A common geostatistical approach to evaluate data collected at coordinate points are non-parametric smoothing functions to evaluate local variability of a variable in two-dimensional coordinate space. These techniques include generalized additive models (GAM), which can use either local regression estimators or splines, and the closely-related kriging, which uses Gaussian process regression. We used spline-based generalized additive models using the statistical programming language R (www.r-project.org). We chose to use Bayesian estimation methods for their ease in presenting both effect size and uncertainty in the model output. To this end we used the R package brms.11 The brms package facilitates the construction of Bayesian regression models, including generalized additive models, which are then transferred to the program Stan (mc-stan.org) for sampling of the posterior distribution.12

We first evaluated the spatial odds of dengue, using a binomial model in which the outcome variable was a dichotomous dengue test result (either positive or negative) and the primary independent predictor variable was a two-dimensional smooth spline of each patient's longitude-latitude coordinate pair.13,14 To incorporate time into our model we included an additional smooth term for the date (as expressed by integer day counting from the first day of subject recruitment). Using this method we were able to model a locally varying relationship between odds of dengue infection, geographical location and time. For patients with confirmed dengue we constructed a second set of models to evaluate spatial variability in the odds of secondary (vs primary) dengue. Finally, we used similar generalized additive models (GAM) models but with a Poisson link function to evaluate spatial variability in the duration of fever prior to clinical presentation. For all linear predictors and for the model intercepts we specified a normal prior distribution with mean 0 and standard deviation 1.
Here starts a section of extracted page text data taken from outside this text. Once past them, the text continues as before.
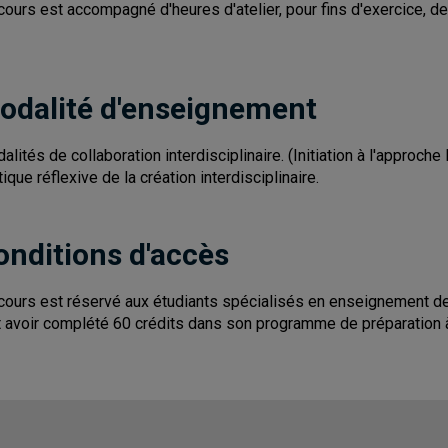
cours est accompagné d'heures d'atelier, pour fins d'exercice, de r
odalité d'enseignement
alités de collaboration interdisciplinaire. (Initiation à l'appro
tique réflexive de la création interdisciplinaire.
onditions d'accès
cours est réservé aux étudiants spécialisés en enseignement des a
t avoir complété 60 crédits dans son programme de préparation 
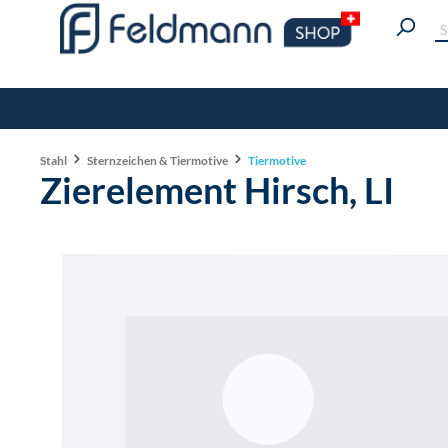
Stahl
Sternzeichen & Tiermotive
Tiermotive
Zierelement Hirsch, LI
After fitting each generalized additive model, we predicted the model output onto a dense longitude-latitude grid which covered the extent of the study area of interest: predicted probability (transformed from odds) in the case of the binomial models and predicted days in the case of the Poisson model. We circumscribed regions with contours wherever there was a 95% or greater probability that the local prediction differed from the average.
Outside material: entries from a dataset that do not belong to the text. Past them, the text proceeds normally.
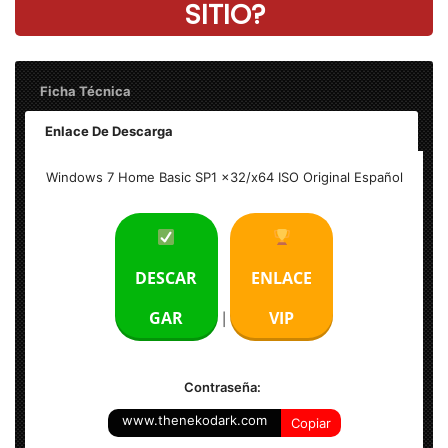
SITIO?
Ficha Técnica
Enlace De Descarga
Nombre: Windows 7
Windows 7 Home Basic SP1 x32/x64 ISO Original Español
Edición: Home Basic
Idioma: Español
DESCAR
ENLACE
Formato: ISO
GAR
VIP
|
Tamaño: 2,3 GB(x32) y 3,20 GB(x64)
Contraseña:
www.thenekodark.com
Copiar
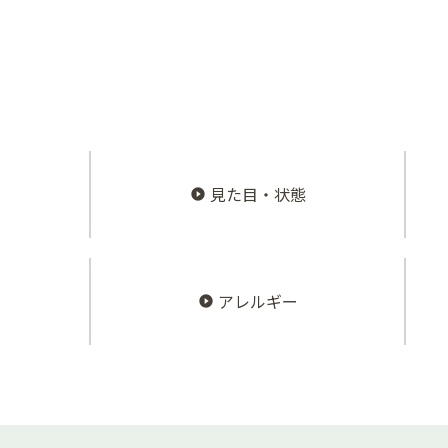
見た目・状態
アレルギー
Finally, we used the R package malariaAtlas to estimate travel times to the referral hospital in Galle.15 This package makes use of a 1 km2 global grid, representing the ease or difficulty of crossing each grid pixel, allowing travel times to be estimated between points. This global ‘friction surface’ takes into account factors such as roads, slope and land cover.

Results

Of the study cohort (n=800), acute dengue was confirmed in 333 (41.6%) using a combination of serological testing, viral isolation and PCR.8 The mean age was 28.8 y (range 1 to 83, IQR 14 to 42) and 510 (63.7%) of the subjects were male.8 Mean duration of fever was 4.9 d (range 0 to 69, IQR 3 to 6): 4.3 d among patients with dengue and 5.1 d among patients without dengue.8 The probability of dengue was highly sensitive to time of year, peaking in September 2012 when 53 of 65 subjects had dengue (81.5%) (Figure 2). By contrast, only eight of 77 subjects (10.4%) had dengue in February 2013.

Figure 2.

Figure 2

Temporal variability in the probability of dengue among febrile patients. Dengue accounted for as much as 80% of febrile illnesses in August through October 2012, corresponding to the rainy season. During the dry winter months dengue accounted for as little as 10% of febrile illnesses.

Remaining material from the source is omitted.